Trust region methods are a popular tool in reinforcement learning as they
yield robust policy updates in continuous and discrete action spaces. However,
enforcing such trust regions in deep reinforcement learning is difficult.
Hence, many approaches, such as Trust Region Policy Optimization (TRPO) and
Proximal Policy Optimization (PPO), are based on approximations. Due to those
approximations, they violate the constraints or fail to find the optimal
solution within the trust region. Moreover, they are difficult to implement,
often lack sufficient exploration, and have been shown to depend on seemingly
unrelated implementation choices. In this work, we propose differentiable
neural network layers to enforce trust regions for deep Gaussian policies via
closed-form projections.

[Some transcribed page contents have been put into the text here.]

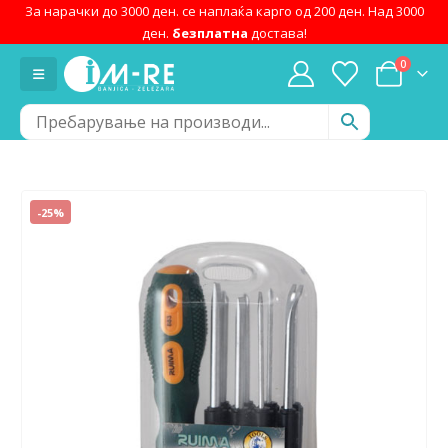
За нарачки до 3000 ден. се наплаќа карго од 200 ден. Над 3000
ден.
безплатна
достава!
0
-25%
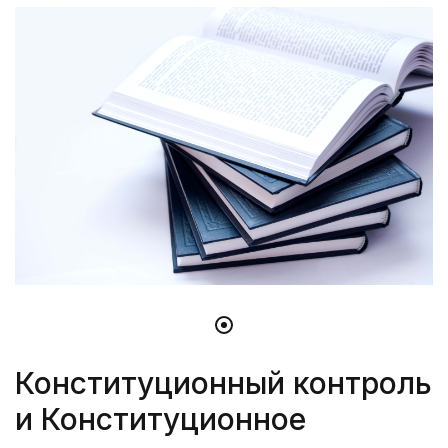
Конституционный контроль
и Конституционное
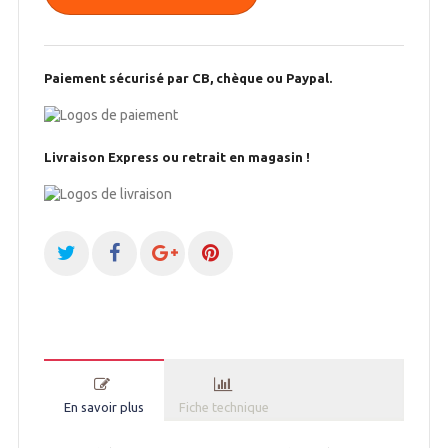
Paiement sécurisé par CB, chèque ou Paypal.
Livraison Express ou retrait en magasin !
En savoir plus
Fiche technique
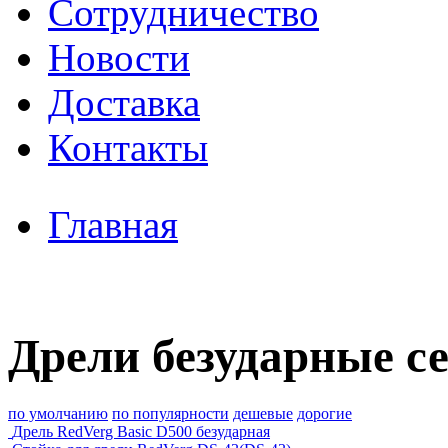
Сотрудничество
Новости
Доставка
Контакты
Главная
Дрели безударные с
по умолчанию
по популярности
дешевые
дорогие
Дрель RedVerg Basic D500 безударная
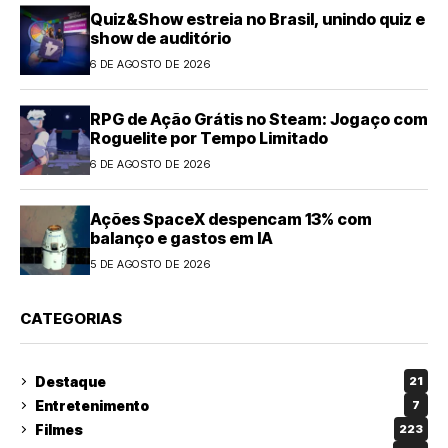
Quiz&Show estreia no Brasil, unindo quiz e
show de auditório
6 DE AGOSTO DE 2026
RPG de Ação Grátis no Steam: Jogaço com
Roguelite por Tempo Limitado
6 DE AGOSTO DE 2026
Ações SpaceX despencam 13% com
balanço e gastos em IA
5 DE AGOSTO DE 2026
CATEGORIAS
Destaque
21
Entretenimento
7
Filmes
223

Unlike existing methods, those layers formalize trust
regions for each state individually and can complement existing reinforcement
learning algorithms. We derive trust region projections based on the
Kullback-Leibler divergence, the Wasserstein L2 distance, and the Frobenius
norm for Gaussian distributions. We empirically demonstrate that those
projection layers achieve similar or better results than existing methods while
being almost agnostic to specific implementation choices. The code is available
at this https URL

本文提出了可微分的神经网络层来通过闭合形式的投影来执行深度高斯策略的信任区域，为 Gaussian 分布导出了基于 KL 散度、Wasserstein L2 距离和 Frobenius 范数的信任区域投影。实验证明，这些投影层可以实现类似或更好的结果，而且几乎对于具体的实现选择是不敏感的。